Berjualan tidak bisa dilihat dari hasil satu dua hari, harus melihat hasil selama beberapa hari dulu. Hari pertama sampai ke tiga, biasanya orang akan membeli karena penasaran. Keempat sampai ke tujuh, orang membeli karena melihat orang lain juga beli. Nah, hari berikutnya baru bisa jadi acuan untuk ditambah atau dikurangi bahan jualannya.

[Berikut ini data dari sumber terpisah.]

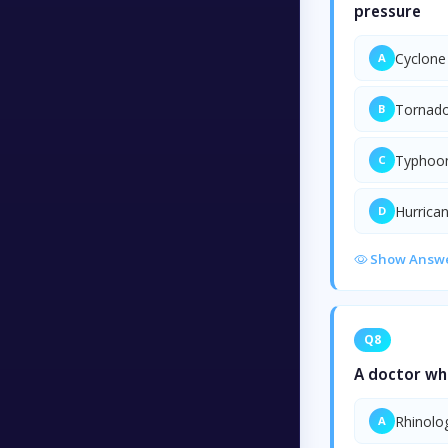
pressure
Cyclone
A
Tornad
B
Typhoo
C
Hurrica
D
Show Answ
Q8
A doctor who
Rhinolo
A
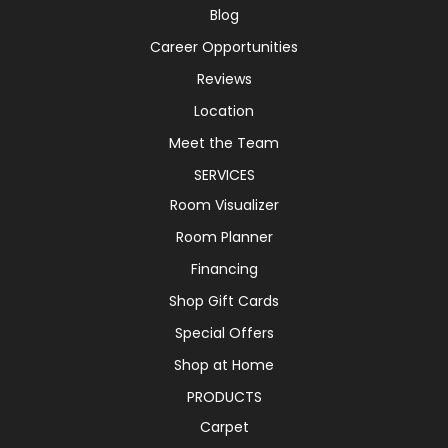
Blog
Career Opportunities
Reviews
Location
Meet the Team
SERVICES
Room Visualizer
Room Planner
Financing
Shop Gift Cards
Special Offers
Shop at Home
PRODUCTS
Carpet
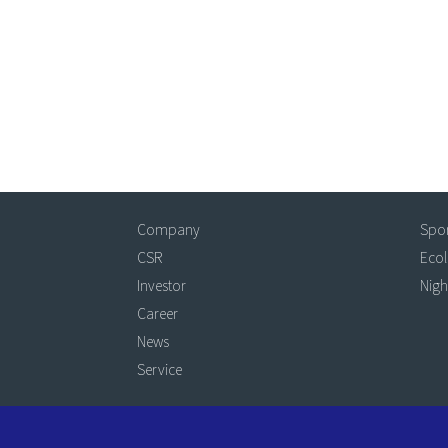
Company
Spo
CSR
Eco
Investor
Nigh
Career
News
Service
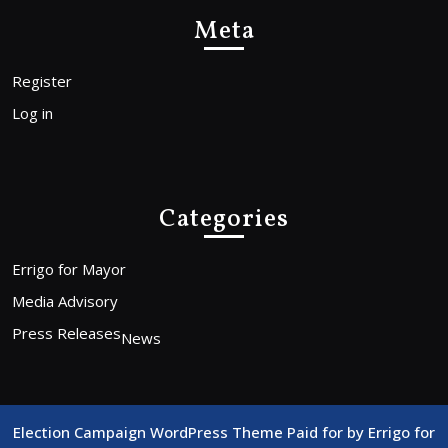
Meta
Register
Log in
Categories
Errigo for Mayor
Media Advisory
Press Releases
News
Election Campaign WordPress Theme
Paid for by Errigo for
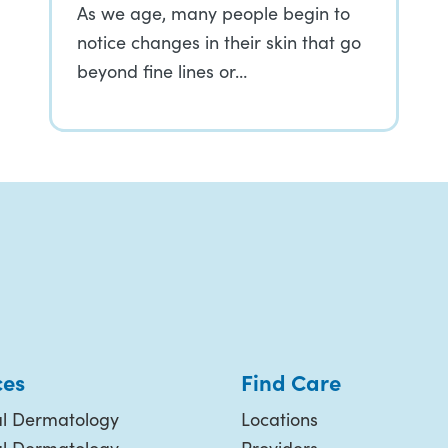
As we age, many people begin to
notice changes in their skin that go
beyond fine lines or…
ces
Find Care
l Dermatology
Locations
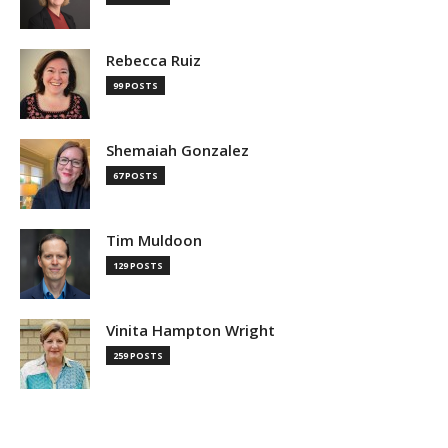
Rebecca Ruiz
99 POSTS
Shemaiah Gonzalez
67 POSTS
Tim Muldoon
129 POSTS
Vinita Hampton Wright
259 POSTS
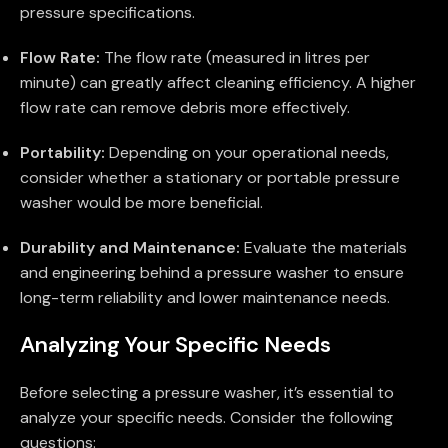
pressure specifications.
Flow Rate:
The flow rate (measured in litres per
minute) can greatly affect cleaning efficiency. A higher
flow rate can remove debris more effectively.
Portability:
Depending on your operational needs,
consider whether a stationary or portable pressure
washer would be more beneficial.
Durability and Maintenance:
Evaluate the materials
and engineering behind a pressure washer to ensure
long-term reliability and lower maintenance needs.
Analyzing Your Specific Needs
Before selecting a pressure washer, it’s essential to
analyze your specific needs. Consider the following
questions:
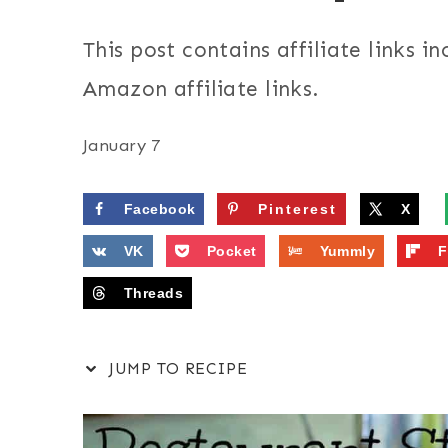
This post contains affiliate links in
Amazon affiliate links.
January 7
Facebook
Pinterest
X
VK
Pocket
Yummly
F
Threads
JUMP TO RECIPE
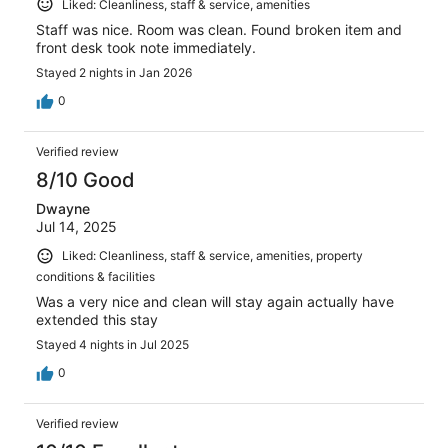
Liked: Cleanliness, staff & service, amenities
Staff was nice. Room was clean. Found broken item and
front desk took note immediately.
Stayed 2 nights in Jan 2026
0
Verified review
8/10 Good
Dwayne
Jul 14, 2025
Liked: Cleanliness, staff & service, amenities, property
conditions & facilities
Was a very nice and clean will stay again actually have
extended this stay
Stayed 4 nights in Jul 2025
0
Verified review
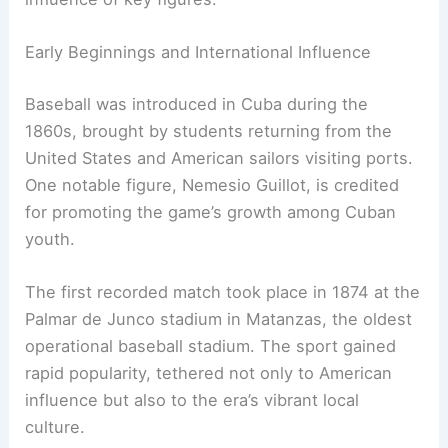
Early Beginnings and International Influence
Baseball was introduced in Cuba during the
1860s, brought by students returning from the
United States and American sailors visiting ports.
One notable figure, Nemesio Guillot, is credited
for promoting the game’s growth among Cuban
youth.
The first recorded match took place in 1874 at the
Palmar de Junco stadium in Matanzas, the oldest
operational baseball stadium. The sport gained
rapid popularity, tethered not only to American
influence but also to the era’s vibrant local
culture.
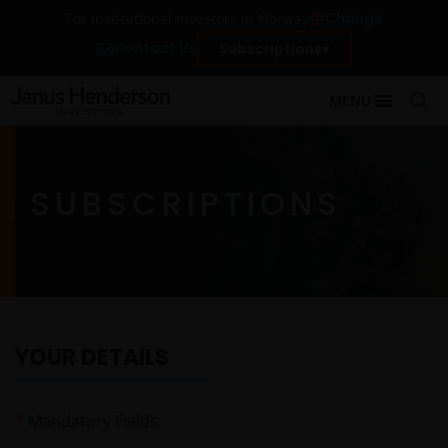
Change
For institutional investors in Norway
Contact Us
Subscriptions
MENU
SUBSCRIPTIONS
YOUR DETAILS
*
Mandatory Fields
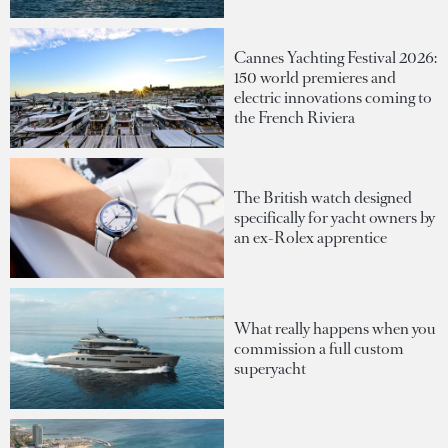
Cannes Yachting Festival 2026:
150 world premieres and
electric innovations coming to
the French Riviera
The British watch designed
specifically for yacht owners by
an ex-Rolex apprentice
What really happens when you
commission a full custom
superyacht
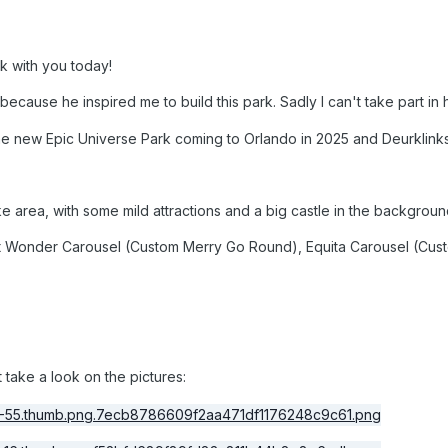
rk with you today!
because he inspired me to build this park. Sadly I can't take part in
the new Epic Universe Park coming to Orlando in 2025 and Deurklinks
e area, with some mild attractions and a big castle in the backgroun
 Wonder Carousel (Custom Merry Go Round), Equita Carousel (Cus
 take a look on the pictures:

Rania menyewa mobil pick up untuk mengangkut barang belanjanya, barang itu cukup repot jika dibawa dengan ojek. Ada satu meja, tiga kursi dan belanjaan berupa kopi instan, mi dan aneka snack.

Rania juga membeli sebuah sepeda untuk memudahkan ia ketika ingin belanja ke pasar, pasar di sini cukup dekat, jadi tidak terlalu lelah jika ditempuh dengan mengendarai sepeda.

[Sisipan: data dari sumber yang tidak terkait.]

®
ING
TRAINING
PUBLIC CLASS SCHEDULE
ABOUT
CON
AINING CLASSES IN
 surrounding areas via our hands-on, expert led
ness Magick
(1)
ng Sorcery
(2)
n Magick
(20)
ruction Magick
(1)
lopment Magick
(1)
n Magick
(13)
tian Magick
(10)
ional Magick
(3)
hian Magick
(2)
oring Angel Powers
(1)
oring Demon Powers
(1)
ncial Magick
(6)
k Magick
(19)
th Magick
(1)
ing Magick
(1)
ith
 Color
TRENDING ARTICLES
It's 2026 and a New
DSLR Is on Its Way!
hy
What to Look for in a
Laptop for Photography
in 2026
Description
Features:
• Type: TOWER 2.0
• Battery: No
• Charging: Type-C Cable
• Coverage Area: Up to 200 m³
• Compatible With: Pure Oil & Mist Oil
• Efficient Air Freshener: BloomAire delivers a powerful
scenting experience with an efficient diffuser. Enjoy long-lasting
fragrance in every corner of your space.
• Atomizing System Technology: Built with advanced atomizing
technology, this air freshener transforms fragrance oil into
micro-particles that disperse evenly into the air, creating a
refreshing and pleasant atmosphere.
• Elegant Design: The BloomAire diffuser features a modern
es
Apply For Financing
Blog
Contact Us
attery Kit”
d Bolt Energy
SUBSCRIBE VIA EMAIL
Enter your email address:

"Mau taruh di mana, Mbak?" tanya seseorang yang membantu Rania menurunkan barang.

"Di sini aja, Pak, nanti biar saya yang tata sendiri," jelas Rania.

Barang-barang mulai diturunkan, Rania masuk ke dalam rumah untuk membuatkan teh. Setelah selesai, Rania membawa teh ke depan rumah.

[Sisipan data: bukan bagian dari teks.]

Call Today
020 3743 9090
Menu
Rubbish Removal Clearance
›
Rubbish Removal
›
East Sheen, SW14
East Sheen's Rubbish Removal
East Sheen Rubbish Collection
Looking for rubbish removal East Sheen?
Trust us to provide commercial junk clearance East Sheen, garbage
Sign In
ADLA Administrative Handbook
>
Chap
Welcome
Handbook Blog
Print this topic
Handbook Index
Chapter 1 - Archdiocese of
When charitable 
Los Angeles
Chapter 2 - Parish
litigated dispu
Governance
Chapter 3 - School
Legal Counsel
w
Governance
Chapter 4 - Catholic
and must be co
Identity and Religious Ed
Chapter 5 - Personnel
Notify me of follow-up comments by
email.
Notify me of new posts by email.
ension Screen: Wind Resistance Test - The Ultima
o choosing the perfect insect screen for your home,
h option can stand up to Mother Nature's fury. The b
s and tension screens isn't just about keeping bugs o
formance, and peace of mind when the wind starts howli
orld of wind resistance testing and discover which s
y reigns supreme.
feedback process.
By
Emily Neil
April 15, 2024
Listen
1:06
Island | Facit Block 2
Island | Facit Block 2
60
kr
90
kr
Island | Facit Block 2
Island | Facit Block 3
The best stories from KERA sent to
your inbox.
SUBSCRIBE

"Ini silahkan di minum dulu, Pak. Maaf tidak ada es, jadi saya bikinin yang hangat."

"Tidak apa-apa, Mbak, terimakasih." Orang itu segera meneguk teh yang disuguhkan Rania.

"Mau buat jualan, Mbak?"

"Iya, Pak. Ini masih mau mulai. Semoga bisa berjalan dengan lancar," ujar Rania.

"Hebat, Mbaknya. Meski hamil, tapi masih mau bantuin suami kerja. Pasti suaminya kerja di pabrik sini ya? Di sini, kan, banyak yang kerja di kawasan pabrik."

"Iya, Pak," jawab Rania. Bukan berniat berbohong. Dia hanya merasa tidak perlu menjelaskan semua hal pada orang lain.

Setelah menyerahkan beberapa lembar uang, orang yang membantu Rania mengangkut belanjaan berpamitan pulang.

"Mbak, ini barang yang dari Ibu di taruh mana?" ucap seorang anak remaja pada Rania.

"Taruh di karpet ruang tamu aja, Dek," pinta Rania.

Beberapa barang itu sudah masuk semua ke dalam rumah, Rania melihat barangnya masih cukup bagus.

"Sudah selesai, Mbak, saya pamit, ya," ucap remaja itu seraya keluar dari rumah Rania.

"Nggak mau dibuatin minum dulu?" tanya Rania.

"Nggak, Mbak, mau langsung pulang. Nanti dimarahin Ibu. Belum ngerjain PR soalnya."

"Makasih ya, ini buat kamu," ucap Rania, ia menyerahkan selembar uang dua puluh ribuan.

"Makasih ya, Mbak, aku pulang dulu." Si remaja berlari sambil melambaikan tangan, Rania bersyukur begitu banyak pertolongan yang Tuhan kirim untuknya.